Homeschooling is a big time commitment, so it makes sense that many people who are considering homeschool wonder how much time it takes. The answer is that it varies tremendously based on many factors. The beauty of homeschool is that it is individual, and so every homeschool looks different. How many children are you homeschooling? Do you take lots of field trips? What are the ages of your children? Do you do classes online? Do you go to a co-op? What curriculum do you use? All those things and more are influences on the amount of time it takes. Another factor, and a very important one, is the length of your child’s attention span. On that topic, I would like to offer a bit of a time guide for gauging the time it takes to do bookwork based on the age of your child. Keep in mind, this would be bookwork or comparable activities with manipulatives ONLY, it does not factor in other types of learning experiences that you might want to include in your homeschool. Also, this is NOT absolute! If your child is super fast and gets her work done really quickly, great! That’s what makes homeschool awesome – she has time to do other things. If your child struggles or is meticulous and takes longer, great! That’s what makes homeschool awesome – he has the luxury of being able to take his time. Embrace this truth about homeschool: it is what you want it to be and what you and your children need it to be. There is no one-size-fits all or right way to do it. So, use the guide below to help you get an idea of the time needed, but realize that ultimately, YOU are the expert on what your child needs. Observe your child and listen to him or her and tailor your homeschool accordingly. The one caveat to this is that your state (if you live in the United States) might have a time requirement for homeschool, so make sure to check before you begin. This is a great resource for learning about your state’s homeschool laws and requirements: https://hslda.org.

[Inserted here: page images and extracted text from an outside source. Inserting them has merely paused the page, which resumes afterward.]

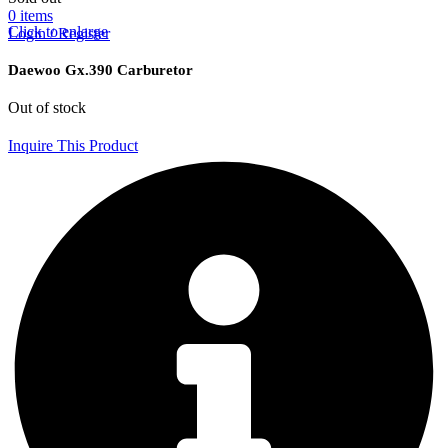
0
items
Click to enlarge
Login / Register
Daewoo Gx.390 Carburetor
Out of stock
Inquire This Product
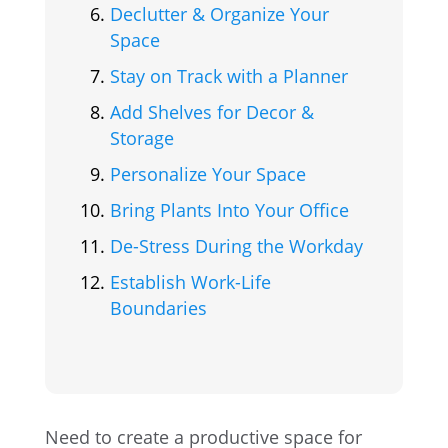
Declutter & Organize Your
Space
Stay on Track with a Planner
Add Shelves for Decor &
Storage
Personalize Your Space
Bring Plants Into Your Office
De-Stress During the Workday
Establish Work-Life
Boundaries
Need to create a productive space for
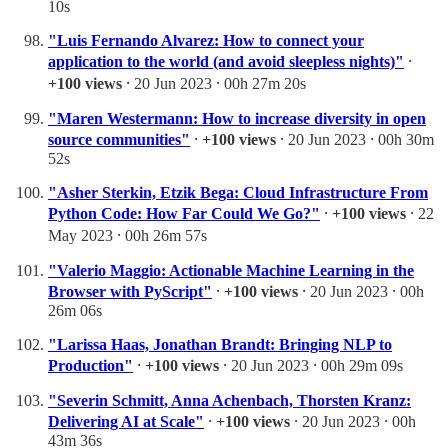
10s
"Luis Fernando Alvarez: How to connect your
application to the world (and avoid sleepless nights)"
⸱
+100 views
⸱ 20 Jun 2023 ⸱ 00h 27m 20s
"Maren Westermann: How to increase diversity in open
source communities"
⸱
+100 views
⸱ 20 Jun 2023 ⸱ 00h 30m
52s
"Asher Sterkin, Etzik Bega: Cloud Infrastructure From
Python Code: How Far Could We Go?"
⸱
+100 views
⸱ 22
May 2023 ⸱ 00h 26m 57s
"Valerio Maggio: Actionable Machine Learning in the
Browser with PyScript"
⸱
+100 views
⸱ 20 Jun 2023 ⸱ 00h
26m 06s
"Larissa Haas, Jonathan Brandt: Bringing NLP to
Production"
⸱
+100 views
⸱ 20 Jun 2023 ⸱ 00h 29m 09s
"Severin Schmitt, Anna Achenbach, Thorsten Kranz:
Delivering AI at Scale"
⸱
+100 views
⸱ 20 Jun 2023 ⸱ 00h
43m 36s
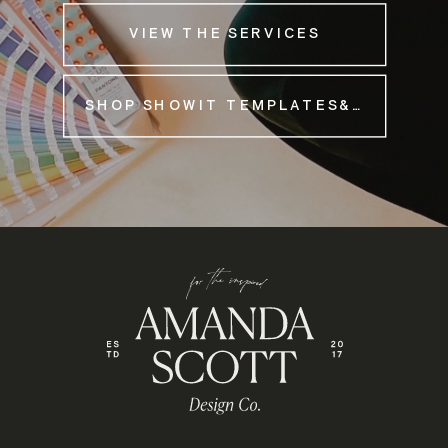
VIEW THE SERVICES
SHOP SHOWIT TEMPLATES&NBSP;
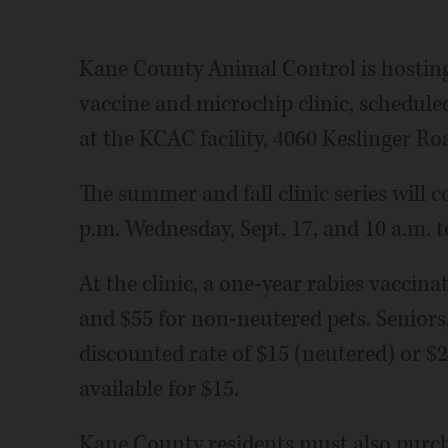
Kane County Animal Control is hosting 
vaccine and microchip clinic, scheduled
at the KCAC facility, 4060 Keslinger Ro
The summer and fall clinic series will 
p.m. Wednesday, Sept. 17, and 10 a.m. t
At the clinic, a one-year rabies vaccina
and $55 for non-neutered pets. Seniors,
discounted rate of $15 (neutered) or $
available for $15.
Kane County residents must also purcha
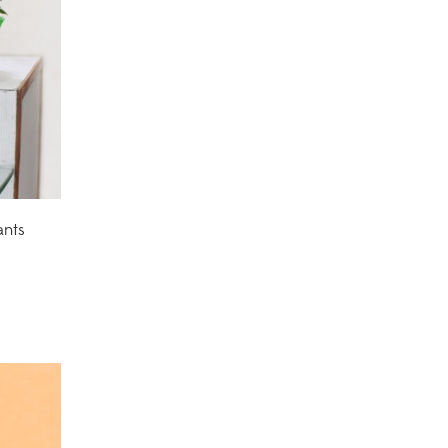
Corporate Gifting
(6)
Decorative Pots
(7)
Dianthus Plants
(5)
Dracaena Plants
(2)
Ferns
(11)
ants
Ficus Plants
(8)
Fiddle Leaf Fig Plants
(1)
Fig Plants
(2)
Gifts
(148)
Grafted Fruit Plants
(4)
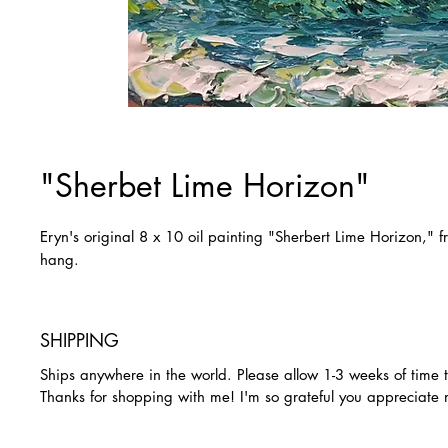
"Sherbet Lime Horizon"
Eryn's original 8 x 10 oil painting "Sherbert Lime Horizon,"
hang.
SHIPPING
Ships anywhere in the world. Please allow 1-3 weeks of time 
Thanks for shopping with me! I'm so grateful you appreciate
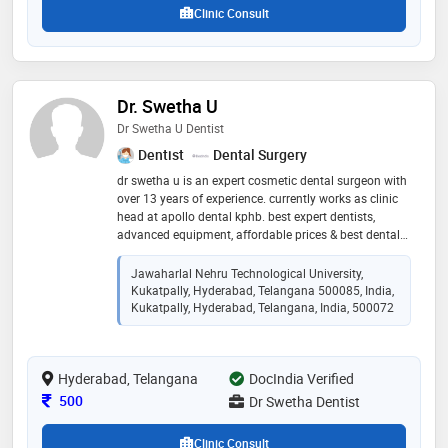
Clinic Consult
Dr. Swetha U
Dr Swetha U Dentist
Dentist
Dental Surgery
dr swetha u is an expert cosmetic dental surgeon with
over 13 years of experience. currently works as clinic
head at apollo dental kphb. best expert dentists,
advanced equipment, affordable prices & best dental
care are the hallmarks of her dental care. treatments
include root canals, implants, aligners, kids & laser
Jawaharlal Nehru Technological University,
dentistry.
Kukatpally, Hyderabad, Telangana 500085, India,
Kukatpally, Hyderabad, Telangana, India, 500072
Hyderabad, Telangana
DocIndia Verified
Consultation Fee
500
Dr Swetha Dentist
Clinic Consult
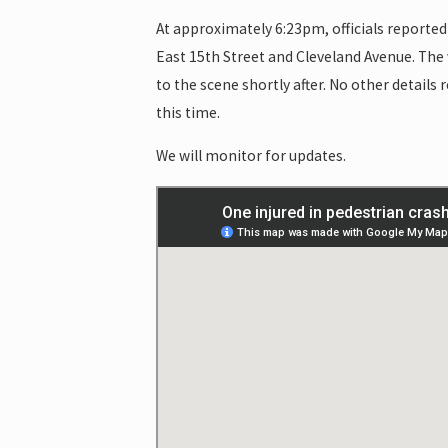
At approximately 6:23pm, officials reported 
East 15th Street and Cleveland Avenue. The 
to the scene shortly after. No other details
this time.
We will monitor for updates.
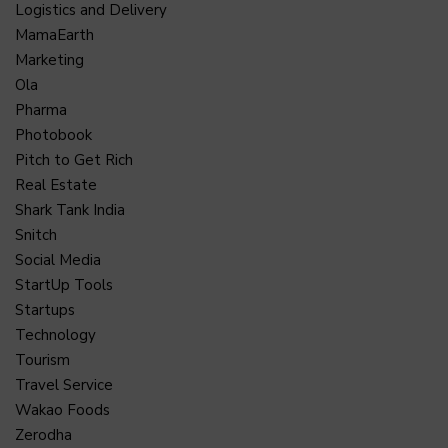
Logistics and Delivery
MamaEarth
Marketing
Ola
Pharma
Photobook
Pitch to Get Rich
Real Estate
Shark Tank India
Snitch
Social Media
StartUp Tools
Startups
Technology
Tourism
Travel Service
Wakao Foods
Zerodha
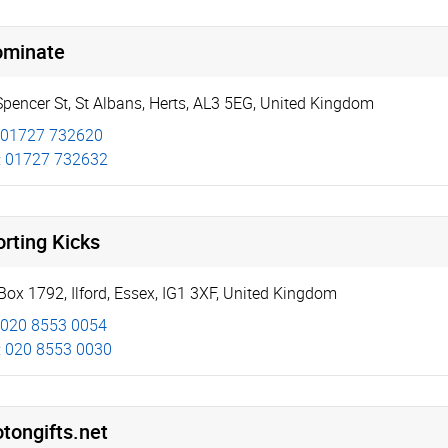
ominate
Spencer St
,
St Albans
,
Herts
,
AL3 5EG
,
United Kingdom
01727 732620
:
01727 732632
rting Kicks
Box 1792
,
Ilford
,
Essex
,
IG1 3XF
,
United Kingdom
020 8553 0054
:
020 8553 0030
tongifts.net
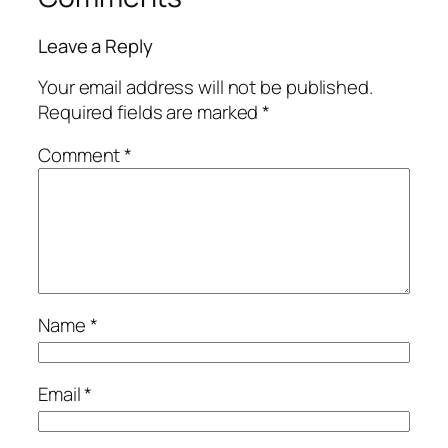
Leave a Reply
Your email address will not be published.
Required fields are marked
*
Comment
*
Name
*
Email
*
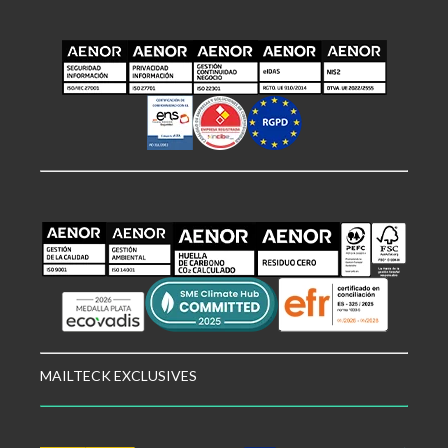
MAILTECK EXCLUSIVES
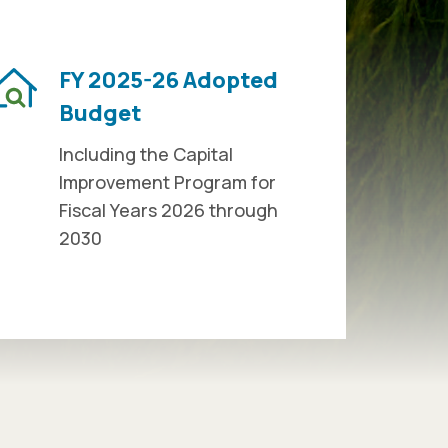
FY 2025-26 Adopted
Budget
Including the Capital
Improvement Program for
Fiscal Years 2026 through
2030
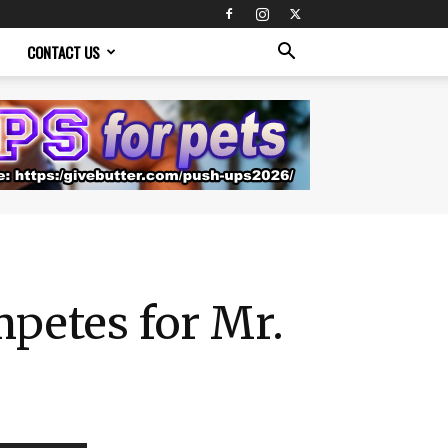
CONTACT US
petes for Mr.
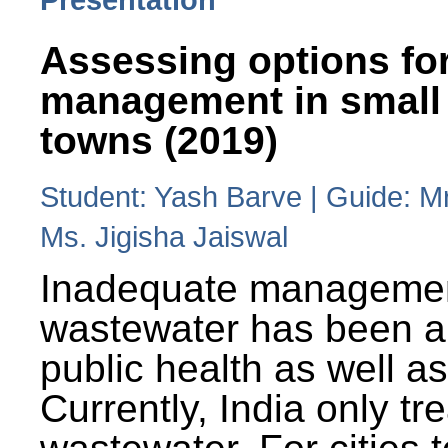
Assessing options fo
management in small
towns (2019)
Student: Yash Barve | Guide: M
Ms. Jigisha Jaiswal
Inadequate managemen
wastewater has been a 
public health as well a
Currently, India only tr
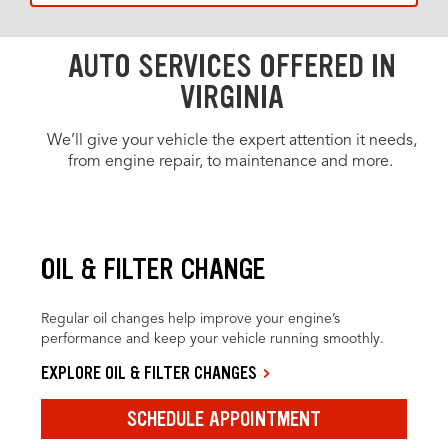
AUTO SERVICES OFFERED IN
VIRGINIA
We’ll give your vehicle the expert attention it needs,
from engine repair, to maintenance and more.
OIL & FILTER CHANGE
Regular oil changes help improve your engine’s
performance and keep your vehicle running smoothly.
EXPLORE OIL & FILTER CHANGES
SCHEDULE APPOINTMENT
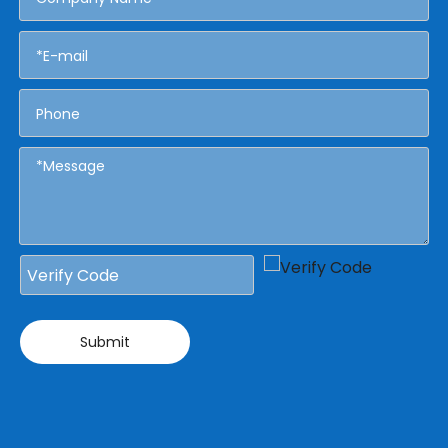
Submit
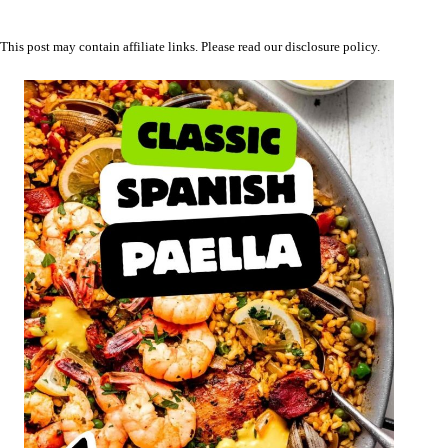
This post may contain affiliate links. Please read our
disclosure policy
.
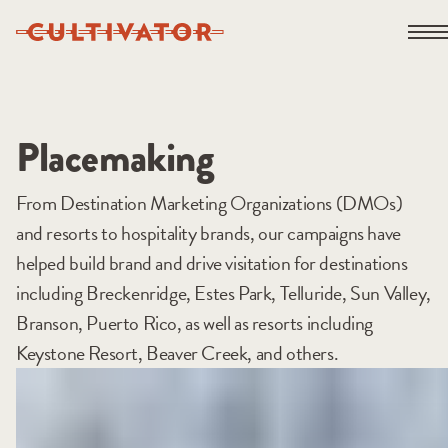
Skip
Open 
to
content
Placemaking
From Destination Marketing Organizations (DMOs)
and resorts to hospitality brands, our campaigns have
helped build brand and drive visitation for destinations
including Breckenridge, Estes Park, Telluride, Sun Valley,
Branson, Puerto Rico, as well as resorts including
Keystone Resort, Beaver Creek, and others.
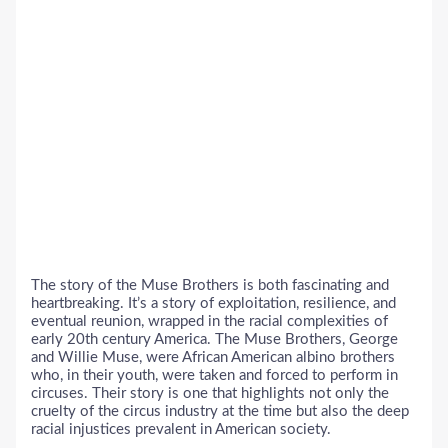
The story of the Muse Brothers is both fascinating and
heartbreaking. It’s a story of exploitation, resilience, and
eventual reunion, wrapped in the racial complexities of
early 20th century America. The Muse Brothers, George
and Willie Muse, were African American albino brothers
who, in their youth, were taken and forced to perform in
circuses. Their story is one that highlights not only the
cruelty of the circus industry at the time but also the deep
racial injustices prevalent in American society.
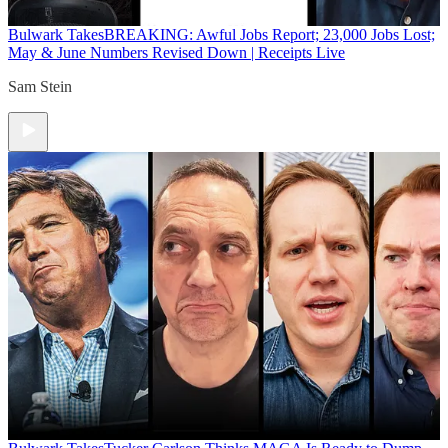
Bulwark Takes
BREAKING: Awful Jobs Report; 23,000 Jobs Lost;
May & June Numbers Revised Down | Receipts Live
Sam Stein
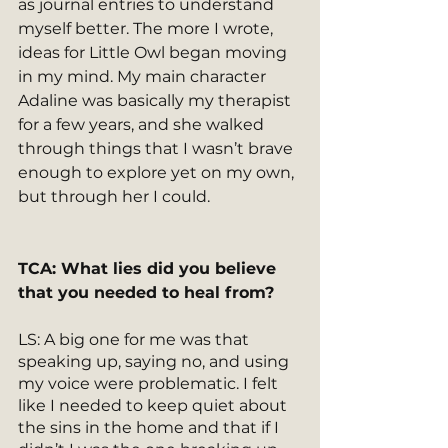
as journal entries to understand 
myself better. The more I wrote, 
ideas for Little Owl began moving 
in my mind. My main character 
Adaline was basically my therapist 
for a few years, and she walked 
through things that I wasn’t brave 
enough to explore yet on my own, 
but through her I could.
TCA: What lies did you believe 
that you needed to heal from?
LS: A big one for me was that 
speaking up, saying no, and using 
my voice were problematic. I felt 
like I needed to keep quiet about 
the sins in the home and that if I 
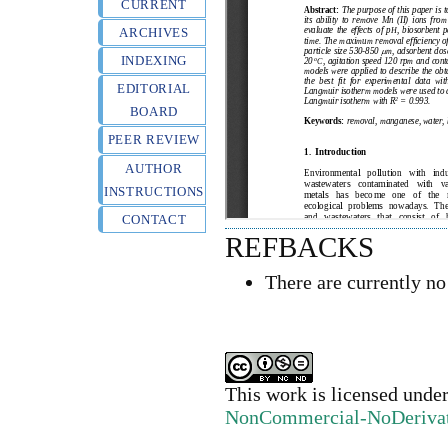
CURRENT
ARCHIVES
INDEXING
EDITORIAL
BOARD
PEER REVIEW
AUTHOR
INSTRUCTIONS
CONTACT
REFBACKS
There are currently no
This work is licensed unde
NonCommercial-NoDerivativ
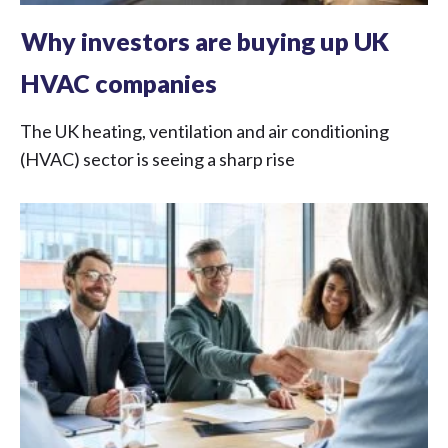
Why investors are buying up UK
HVAC companies
The UK heating, ventilation and air conditioning
(HVAC) sector is seeing a sharp rise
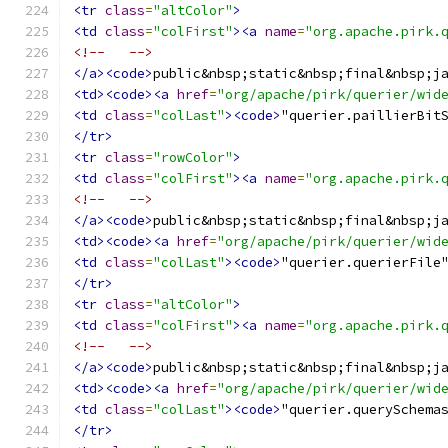
<tr
class
=
"altColor"
>
<td
class
=
"colFirst"
><a
name
=
"org.apache.pirk.
<!--   -->
</a><code>
public&nbsp;static&nbsp;final&nbsp;j
<td><code><a
href
=
"org/apache/pirk/querier/wid
<td
class
=
"colLast"
><code>
"querier.paillierBit
</tr>
<tr
class
=
"rowColor"
>
<td
class
=
"colFirst"
><a
name
=
"org.apache.pirk.
<!--   -->
</a><code>
public&nbsp;static&nbsp;final&nbsp;j
<td><code><a
href
=
"org/apache/pirk/querier/wid
<td
class
=
"colLast"
><code>
"querier.querierFile
</tr>
<tr
class
=
"altColor"
>
<td
class
=
"colFirst"
><a
name
=
"org.apache.pirk.
<!--   -->
</a><code>
public&nbsp;static&nbsp;final&nbsp;j
<td><code><a
href
=
"org/apache/pirk/querier/wid
<td
class
=
"colLast"
><code>
"querier.querySchema
</tr>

Preschool ages: 5-10 minutes spent on a topic such as numbers, shapes, colors, letters etc., total time of 15-30 minutes, plus more time for reading, reading, reading! Formal instruction is not really needed at this age. Learning through books, dialogue, exploration, and play is sufficient if you don’t want to start “school” at this stage.
Kindergarten: 10-15 minutes per subject, total time of 30 minutes to an hour plus reading, reading, reading! Exploration, play, and lots of outdoor time are still excellent ways to learn at this age and should be emphasized over bookwork.
Early Elementary: 15-20 minutes per subject, total time of 1-2 hours, plus reading.
Late Elementary: 20-30 minutes per subject, total time of 2-3 hours.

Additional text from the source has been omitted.